┏━━
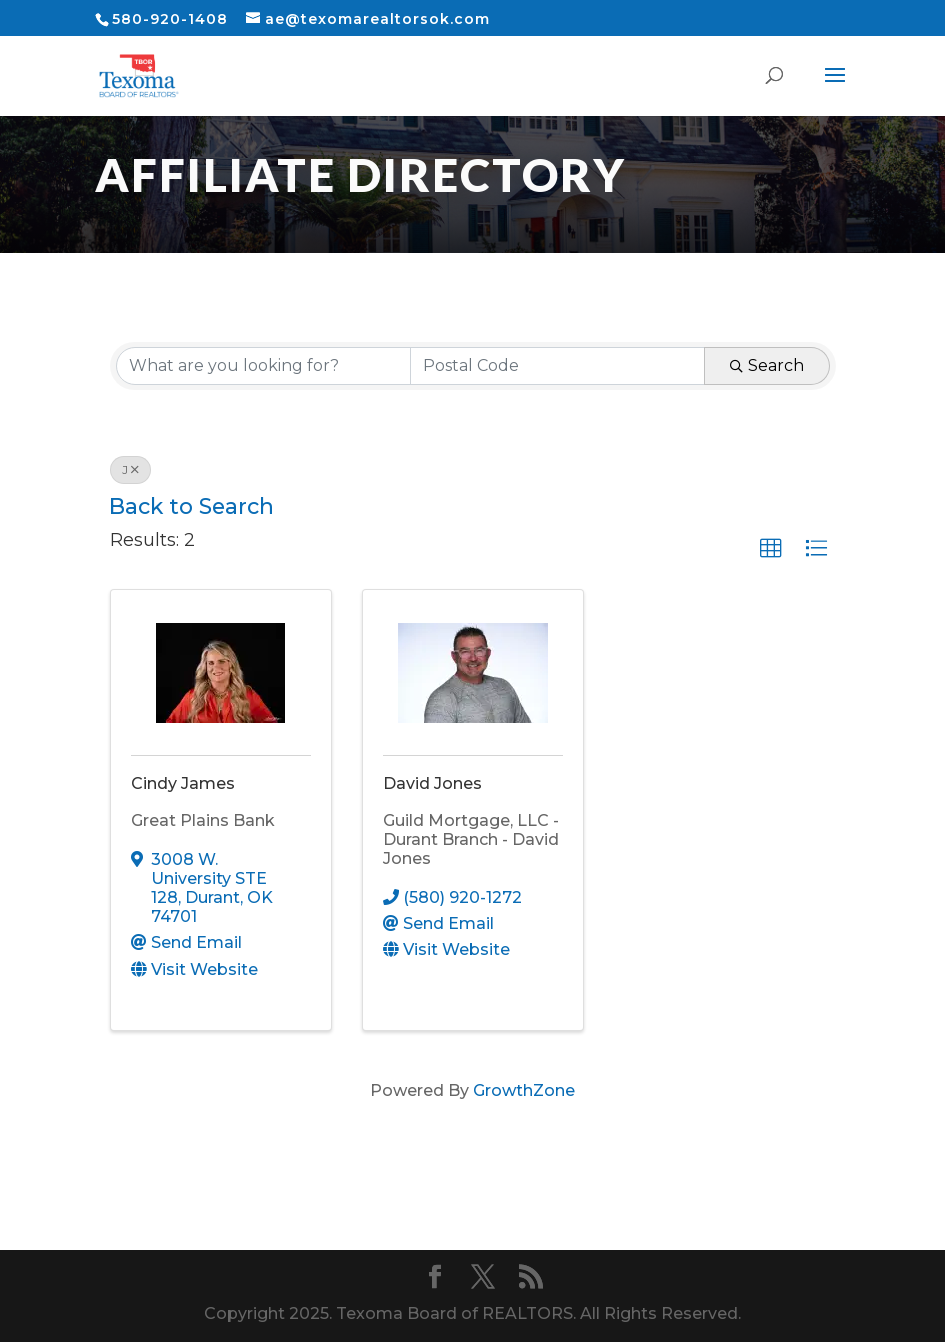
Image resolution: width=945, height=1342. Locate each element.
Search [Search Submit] (767, 365)
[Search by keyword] (263, 366)
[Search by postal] (557, 366)
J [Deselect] (130, 469)
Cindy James (183, 783)
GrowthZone (524, 1090)
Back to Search (191, 506)
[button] (771, 549)
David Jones (432, 783)
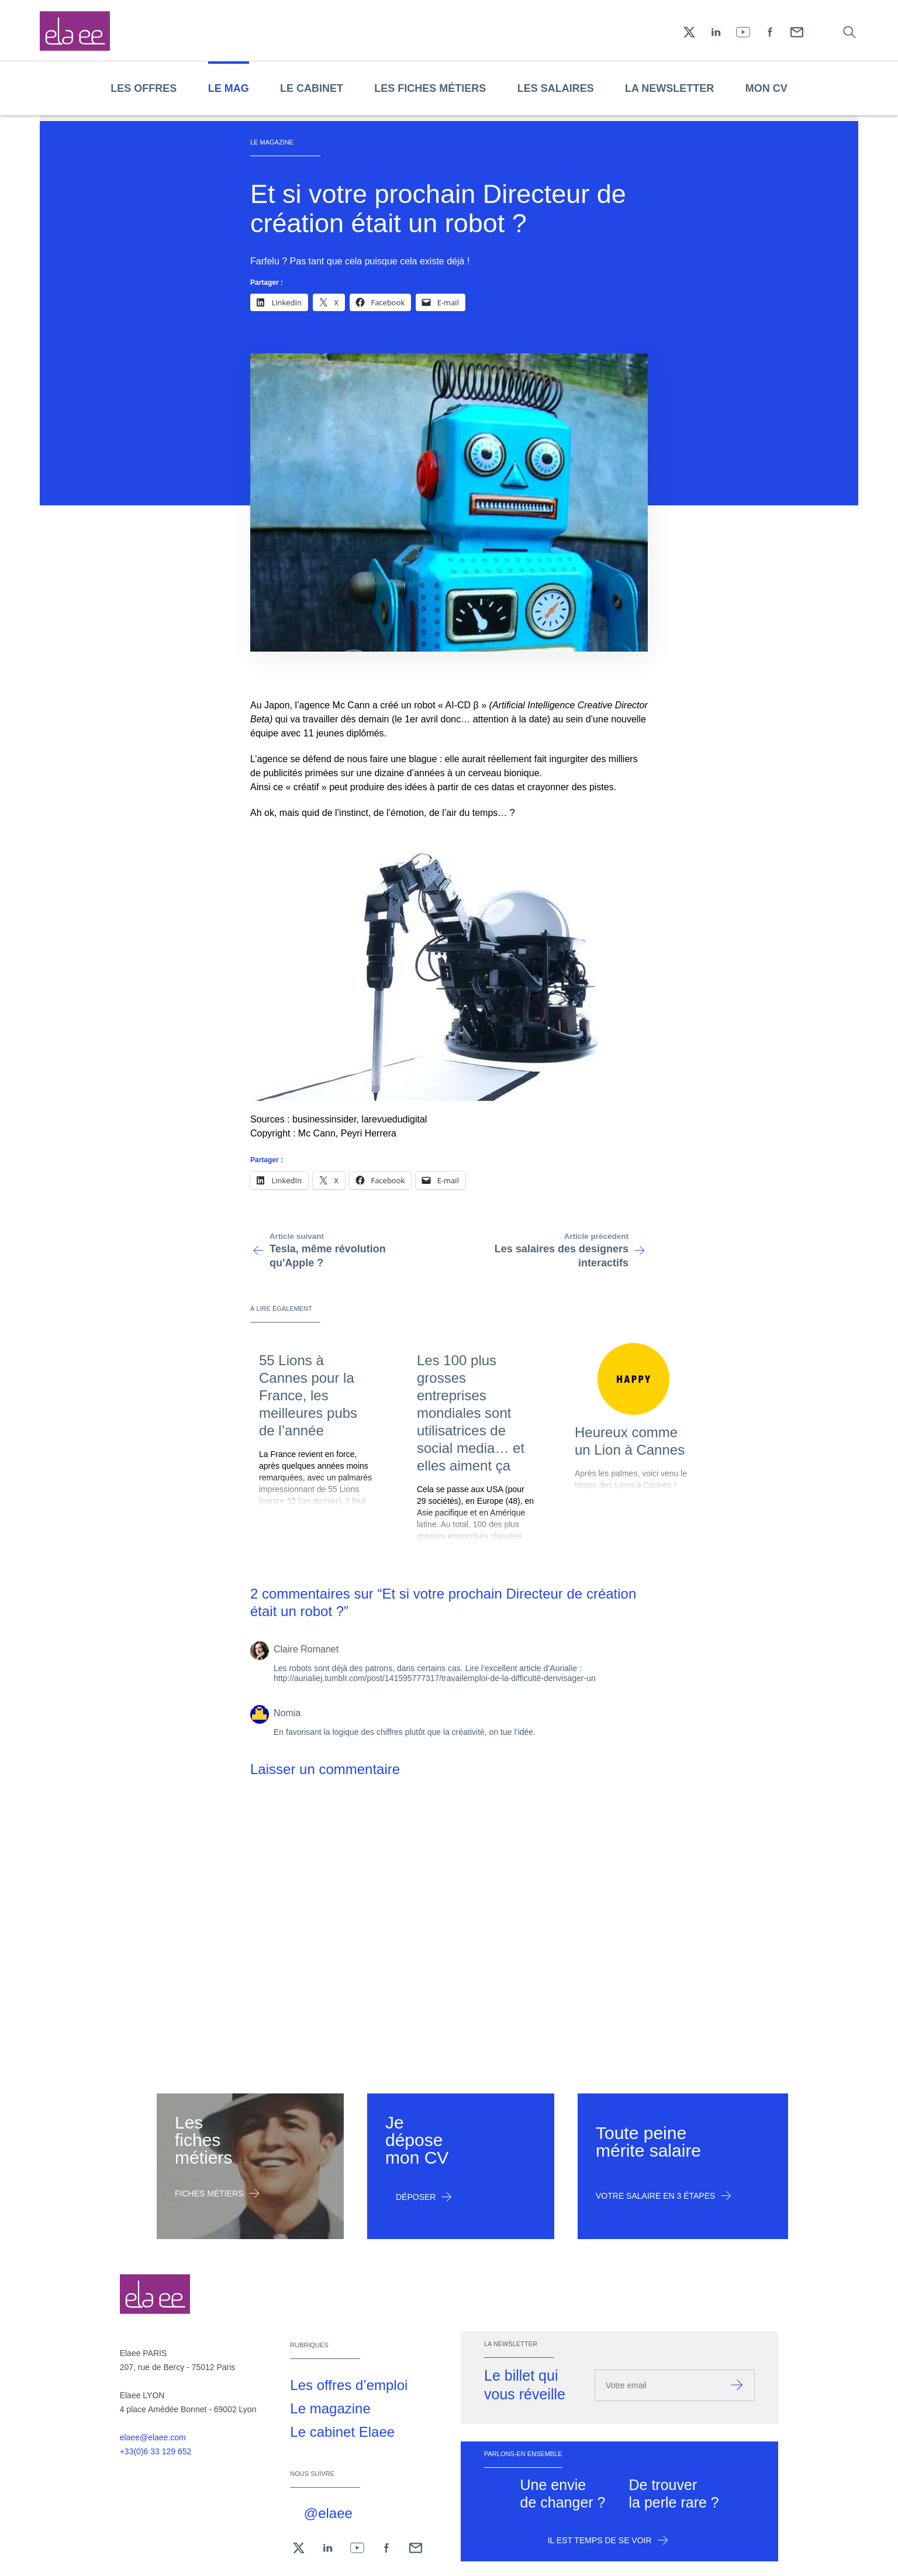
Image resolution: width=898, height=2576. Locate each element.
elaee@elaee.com (153, 2437)
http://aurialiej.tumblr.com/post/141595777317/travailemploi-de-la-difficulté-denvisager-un (435, 1678)
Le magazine (330, 2408)
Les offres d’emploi (348, 2385)
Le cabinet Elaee (342, 2432)
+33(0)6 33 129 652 (156, 2451)
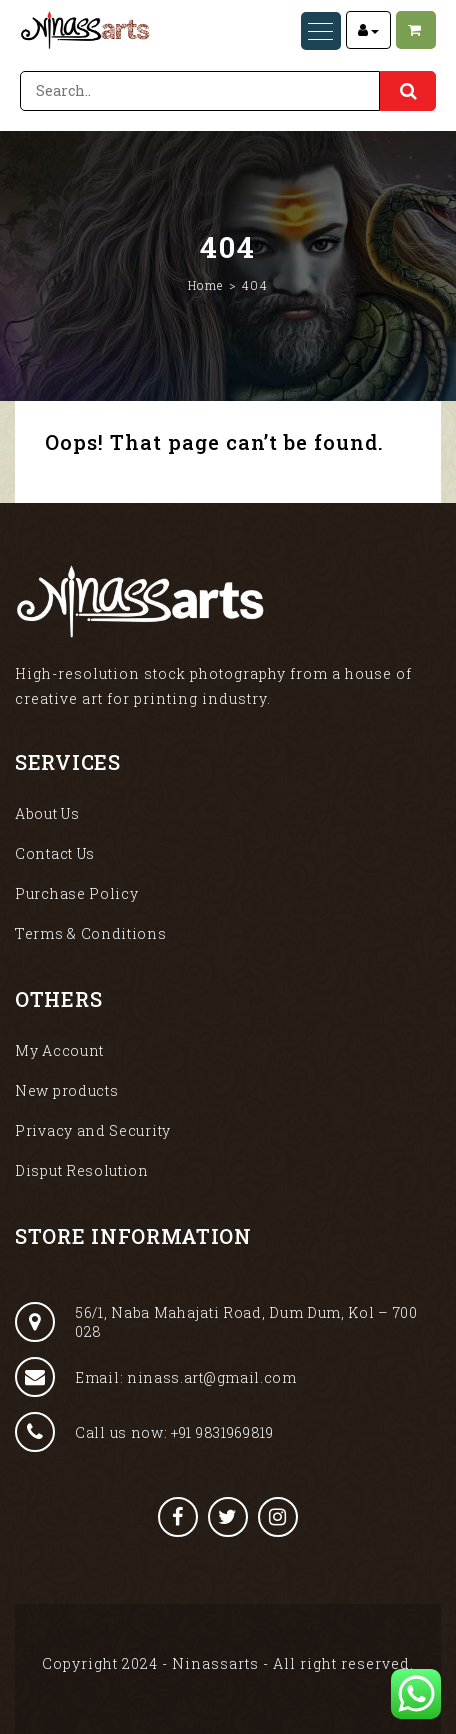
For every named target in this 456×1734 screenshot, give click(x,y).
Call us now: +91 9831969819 (144, 1432)
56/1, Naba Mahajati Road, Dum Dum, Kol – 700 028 (216, 1322)
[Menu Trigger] (321, 31)
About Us (47, 813)
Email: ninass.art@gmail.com (156, 1377)
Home (206, 285)
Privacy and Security (93, 1130)
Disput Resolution (82, 1170)
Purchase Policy (77, 893)
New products (66, 1090)
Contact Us (55, 853)
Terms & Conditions (91, 933)
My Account (59, 1050)
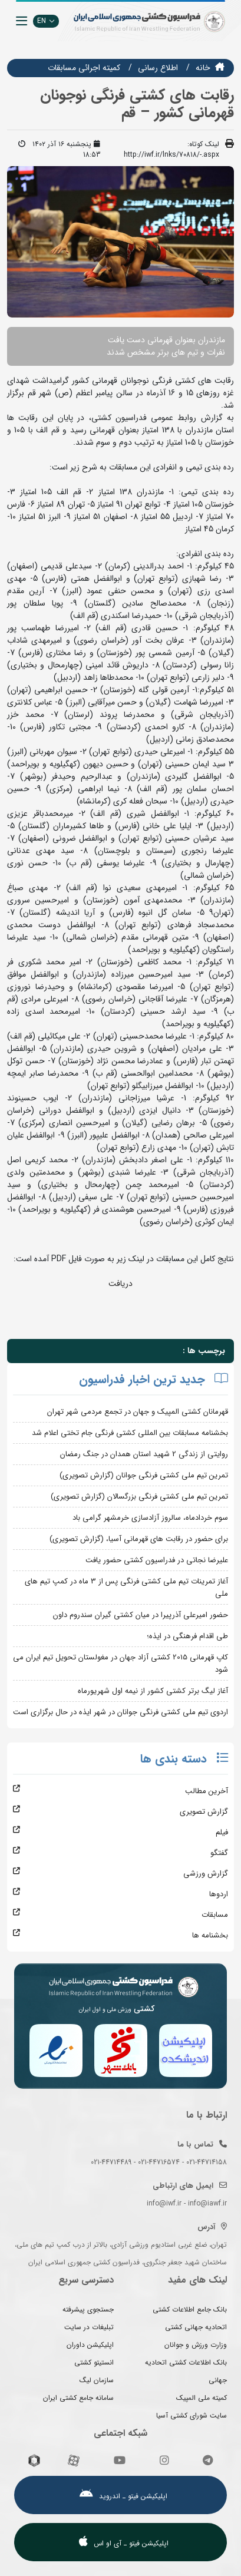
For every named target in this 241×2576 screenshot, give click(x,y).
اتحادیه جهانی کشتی (196, 2327)
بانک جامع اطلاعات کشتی (190, 2309)
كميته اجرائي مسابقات (84, 67)
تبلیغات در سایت (89, 2327)
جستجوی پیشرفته (88, 2309)
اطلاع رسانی (158, 67)
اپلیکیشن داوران (90, 2344)
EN (46, 21)
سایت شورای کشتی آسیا (191, 2415)
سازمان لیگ (97, 2380)
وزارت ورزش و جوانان (195, 2344)
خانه (203, 67)
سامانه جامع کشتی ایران (78, 2397)
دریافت (120, 1283)
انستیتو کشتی (94, 2362)
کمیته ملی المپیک (201, 2397)
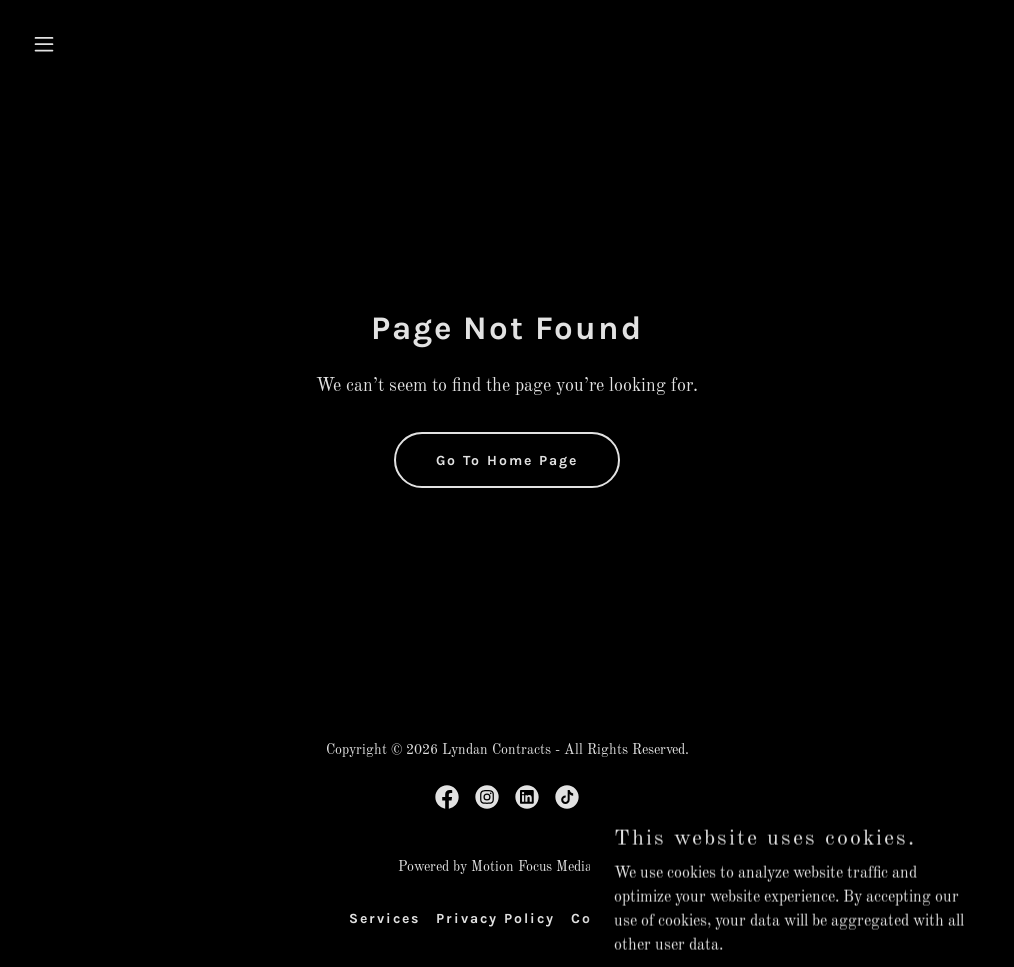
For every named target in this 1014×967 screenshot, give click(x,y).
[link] (447, 797)
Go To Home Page (507, 460)
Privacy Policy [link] (495, 918)
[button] (96, 44)
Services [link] (384, 918)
┗━━
The listing is to be repeated exactly, with its pictures removed.

Image resolution: width=945, height=1342. Locate each element.
Search [Search Submit] (767, 365)
[Search by keyword] (263, 366)
[Search by postal] (557, 366)
J [Deselect] (130, 469)
Cindy James (183, 783)
GrowthZone (524, 1090)
Back to Search (191, 506)
[button] (771, 549)
David Jones (432, 783)
Image resolution: width=898, height=2576. Locate each element.
elaee@elaee.com (153, 2437)
http://aurialiej.tumblr.com/post/141595777317/travailemploi-de-la-difficulté-denvisager-un (435, 1678)
Le magazine (330, 2408)
Les offres d’emploi (348, 2385)
Le cabinet Elaee (342, 2432)
+33(0)6 33 129 652 (156, 2451)
For every named target in this 456×1734 screenshot, give click(x,y).
Call us now: +91 9831969819 (144, 1432)
56/1, Naba Mahajati Road, Dum Dum, Kol – 700 028 (216, 1322)
[Menu Trigger] (321, 31)
About Us (47, 813)
Email: ninass.art@gmail.com (156, 1377)
Home (206, 285)
Privacy and Security (93, 1130)
Disput Resolution (82, 1170)
Purchase Policy (77, 893)
New products (66, 1090)
Contact Us (55, 853)
Terms & Conditions (91, 933)
My Account (59, 1050)
For every named target in this 241×2576 screenshot, give click(x,y).
اتحادیه جهانی کشتی (196, 2327)
بانک جامع اطلاعات کشتی (190, 2309)
كميته اجرائي مسابقات (84, 67)
تبلیغات در سایت (89, 2327)
جستجوی پیشرفته (88, 2309)
اطلاع رسانی (158, 67)
اپلیکیشن داوران (90, 2344)
EN (46, 21)
سایت شورای کشتی آسیا (191, 2415)
سازمان لیگ (97, 2380)
وزارت ورزش و جوانان (195, 2344)
خانه (203, 67)
سامانه جامع کشتی ایران (78, 2397)
دریافت (120, 1283)
انستیتو کشتی (94, 2362)
کمیته ملی المپیک (201, 2397)
For every named target in this 1014×967 screenshot, give click(x,y).
[link] (447, 797)
Go To Home Page (507, 460)
Privacy Policy [link] (495, 918)
[button] (96, 44)
Services [link] (384, 918)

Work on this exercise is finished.